* _Your assignment_
Please return every line of the records below that contains the word "arabamcom".

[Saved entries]
◇ ◇ ◇ ◇

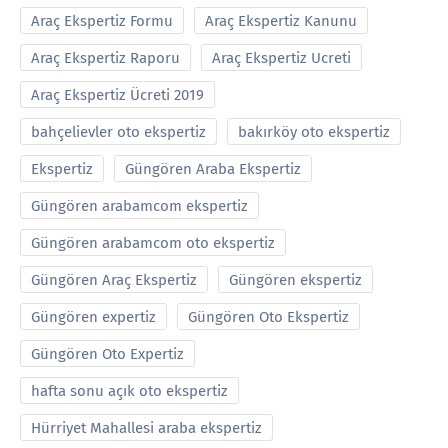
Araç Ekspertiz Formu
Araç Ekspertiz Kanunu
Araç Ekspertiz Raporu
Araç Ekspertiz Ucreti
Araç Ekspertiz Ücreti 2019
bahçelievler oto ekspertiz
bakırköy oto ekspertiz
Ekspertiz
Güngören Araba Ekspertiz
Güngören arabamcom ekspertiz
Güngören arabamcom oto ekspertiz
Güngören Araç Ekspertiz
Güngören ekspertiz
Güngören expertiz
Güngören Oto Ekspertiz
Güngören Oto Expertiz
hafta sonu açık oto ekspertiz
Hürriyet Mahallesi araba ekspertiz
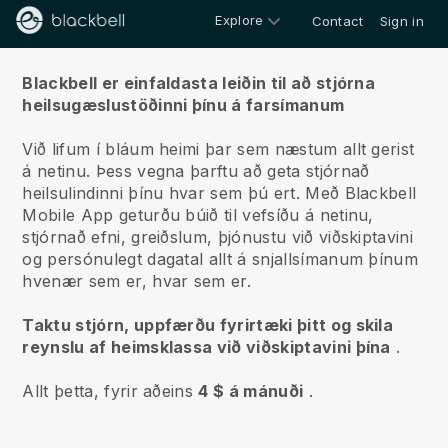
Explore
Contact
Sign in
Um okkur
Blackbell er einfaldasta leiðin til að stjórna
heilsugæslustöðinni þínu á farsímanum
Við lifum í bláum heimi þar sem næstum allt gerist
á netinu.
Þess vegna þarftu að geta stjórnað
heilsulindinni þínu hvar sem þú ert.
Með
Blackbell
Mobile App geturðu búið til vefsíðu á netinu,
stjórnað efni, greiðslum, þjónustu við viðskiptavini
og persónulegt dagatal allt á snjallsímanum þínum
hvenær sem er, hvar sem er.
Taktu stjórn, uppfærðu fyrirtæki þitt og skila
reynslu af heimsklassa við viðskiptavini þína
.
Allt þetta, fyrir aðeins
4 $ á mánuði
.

◇ ◇ ◇ ◇

* _Result for this exercise_
Güngören arabamcom ekspertiz
Güngören arabamcom oto ekspertiz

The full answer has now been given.